No hosts available error with multi-router configuration

Load Test on Linked with multi-router setup is giving inconsistent results with error % ranging from 0 to 50 %

Load test setup:

  • throughput 500 req/sec
  • timeout 60 sec

Setup

For default namespace,
4140 -> outgoing
4141 -> incoming

For namespace ns1
4143 -> outgoing-ns1
4144 -> incoming-ns1

For namespace ns2
4145 -> outgoing-ns2
4146 -> incoming-ns2

Tested against service named service1 deployed in namespaces “default”, “ns1” & "ns2"

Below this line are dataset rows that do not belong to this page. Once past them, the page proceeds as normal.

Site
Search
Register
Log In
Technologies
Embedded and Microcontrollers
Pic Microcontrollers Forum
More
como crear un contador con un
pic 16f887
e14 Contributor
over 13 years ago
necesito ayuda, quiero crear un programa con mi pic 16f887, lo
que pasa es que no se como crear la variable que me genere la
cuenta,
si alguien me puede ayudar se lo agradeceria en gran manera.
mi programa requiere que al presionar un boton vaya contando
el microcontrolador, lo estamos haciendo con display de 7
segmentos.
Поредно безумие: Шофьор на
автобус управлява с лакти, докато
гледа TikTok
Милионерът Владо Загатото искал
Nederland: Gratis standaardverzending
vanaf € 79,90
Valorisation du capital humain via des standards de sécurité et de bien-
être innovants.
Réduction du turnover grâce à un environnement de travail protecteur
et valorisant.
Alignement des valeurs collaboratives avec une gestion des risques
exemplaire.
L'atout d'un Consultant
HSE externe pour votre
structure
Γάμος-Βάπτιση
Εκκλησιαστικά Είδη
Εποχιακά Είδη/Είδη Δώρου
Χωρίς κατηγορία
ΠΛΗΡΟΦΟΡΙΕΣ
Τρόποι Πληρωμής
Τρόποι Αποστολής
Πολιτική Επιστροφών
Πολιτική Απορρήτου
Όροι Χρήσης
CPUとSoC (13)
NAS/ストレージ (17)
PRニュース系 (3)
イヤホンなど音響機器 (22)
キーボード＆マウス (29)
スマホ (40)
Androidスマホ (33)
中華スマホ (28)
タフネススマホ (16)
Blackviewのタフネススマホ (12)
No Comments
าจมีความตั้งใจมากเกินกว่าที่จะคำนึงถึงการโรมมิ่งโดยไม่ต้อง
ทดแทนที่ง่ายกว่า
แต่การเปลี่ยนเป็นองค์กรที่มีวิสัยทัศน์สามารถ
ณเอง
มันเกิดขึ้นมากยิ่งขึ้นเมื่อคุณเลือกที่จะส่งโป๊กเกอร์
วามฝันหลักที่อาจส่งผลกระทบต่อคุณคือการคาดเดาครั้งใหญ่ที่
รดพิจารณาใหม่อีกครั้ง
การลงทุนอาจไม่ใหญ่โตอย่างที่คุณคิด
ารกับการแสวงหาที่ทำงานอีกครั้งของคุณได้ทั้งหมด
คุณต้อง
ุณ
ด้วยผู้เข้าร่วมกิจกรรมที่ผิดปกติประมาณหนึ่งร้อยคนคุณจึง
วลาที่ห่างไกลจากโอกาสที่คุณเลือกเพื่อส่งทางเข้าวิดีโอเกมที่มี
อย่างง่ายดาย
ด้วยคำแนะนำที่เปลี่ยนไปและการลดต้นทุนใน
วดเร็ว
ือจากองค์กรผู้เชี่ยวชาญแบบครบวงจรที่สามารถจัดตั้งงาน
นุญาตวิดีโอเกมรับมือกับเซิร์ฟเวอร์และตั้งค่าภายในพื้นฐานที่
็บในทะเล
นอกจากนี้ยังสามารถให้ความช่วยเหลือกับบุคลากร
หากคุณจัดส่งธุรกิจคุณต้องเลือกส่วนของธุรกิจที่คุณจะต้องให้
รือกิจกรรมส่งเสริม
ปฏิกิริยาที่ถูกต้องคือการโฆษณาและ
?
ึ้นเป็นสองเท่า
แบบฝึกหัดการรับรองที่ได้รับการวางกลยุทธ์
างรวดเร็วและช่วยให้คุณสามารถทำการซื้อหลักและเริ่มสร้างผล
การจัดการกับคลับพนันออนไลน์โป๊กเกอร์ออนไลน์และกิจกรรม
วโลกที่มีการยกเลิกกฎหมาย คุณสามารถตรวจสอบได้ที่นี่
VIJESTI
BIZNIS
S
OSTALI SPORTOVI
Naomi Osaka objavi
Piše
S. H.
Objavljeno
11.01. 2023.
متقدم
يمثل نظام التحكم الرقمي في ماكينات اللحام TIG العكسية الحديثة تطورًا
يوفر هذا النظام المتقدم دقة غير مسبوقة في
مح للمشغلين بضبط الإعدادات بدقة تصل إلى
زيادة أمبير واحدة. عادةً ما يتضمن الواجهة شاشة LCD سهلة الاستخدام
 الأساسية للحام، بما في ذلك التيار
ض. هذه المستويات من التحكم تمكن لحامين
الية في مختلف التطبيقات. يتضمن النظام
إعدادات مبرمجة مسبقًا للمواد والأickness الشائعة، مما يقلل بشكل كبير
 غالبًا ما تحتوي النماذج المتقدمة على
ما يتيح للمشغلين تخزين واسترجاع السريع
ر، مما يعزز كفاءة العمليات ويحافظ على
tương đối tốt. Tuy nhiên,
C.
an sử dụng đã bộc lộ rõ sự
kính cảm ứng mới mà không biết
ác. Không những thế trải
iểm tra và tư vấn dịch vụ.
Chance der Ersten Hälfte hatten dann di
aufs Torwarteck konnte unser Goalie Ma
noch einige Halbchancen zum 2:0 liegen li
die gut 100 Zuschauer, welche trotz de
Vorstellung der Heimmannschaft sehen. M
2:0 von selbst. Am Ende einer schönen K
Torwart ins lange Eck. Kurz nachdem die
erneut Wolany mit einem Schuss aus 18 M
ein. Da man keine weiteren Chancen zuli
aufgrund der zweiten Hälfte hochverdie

http_proxy=L5D:4140 curl http://service1 (routes to service1 in namespace default)
http_proxy=L5D:4143 curl http://service1 (routes to service1 in namespace ns1)
http_proxy=L5D:4145 curl http://service1 (routes to service1 in namespace ns2)

Linkerd is unable to resovle the service name, happens only during load tesst. Observing following problems frequently,

No hosts are available for /svc/service1, Dtab.base=[/k8s=>/#/io.l5d.k8s;/portNsSvc=>/#/portNsSvcToK8s;/host=>/portNsSvc/http/default;/host=>/portNsSvc/http;/svc=>/$/io.buoyant.http.domainToPathPfx/host], Dtab.local=[]. Remote Info: Not Available

No hosts are available for /svc/service1, Dtab.base=[/k8s=>/#/io.l5d.k8s;/portNsSvc=>/#/portNsSvcToK8s;/host=>/portNsSvc/http/ns1;/host=>/portNsSvc/http;/svc=>/$/io.buoyant.http.domainToPathPfx/host], Dtab.local=[]. Remote Info: Not Available

No hosts are available for /svc/service1, Dtab.base=[/k8s=>/#/io.l5d.k8s;/portNsSvc=>/#/portNsSvcToK8s;/host=>/portNsSvc/http/ns2;/host=>/portNsSvc/http;/svc=>/$/io.buoyant.http.domainToPathPfx/host], Dtab.local=[]. Remote Info: Not Available

linkerd.yml (10.4 KB)

admin-ui delegator

outgoing

outgoing-ns1

outgoing-ns2

Hi @zshaik. Would you mind providing a bit more detail:

  1. linkerd config file
  2. screenshots of admin dtab ui, with /svc/service1 route testing

@siggy updated, thanks!

Thanks for the config file @zshaik, it’s helpful.

A few comments:

  1. Looking at the failureAccrual policy:
failureAccrual:
  kind: io.l5d.successRate
  successRate: 0.9
  requests: 10
  backoff:
    kind: constant
    ms: 600000

This seems pretty aggressive. If it fails two requests out of ten, it won’t attempt retry for 10 minutes. Can you rerun your tests with the failureAccrual blocks completely disabled?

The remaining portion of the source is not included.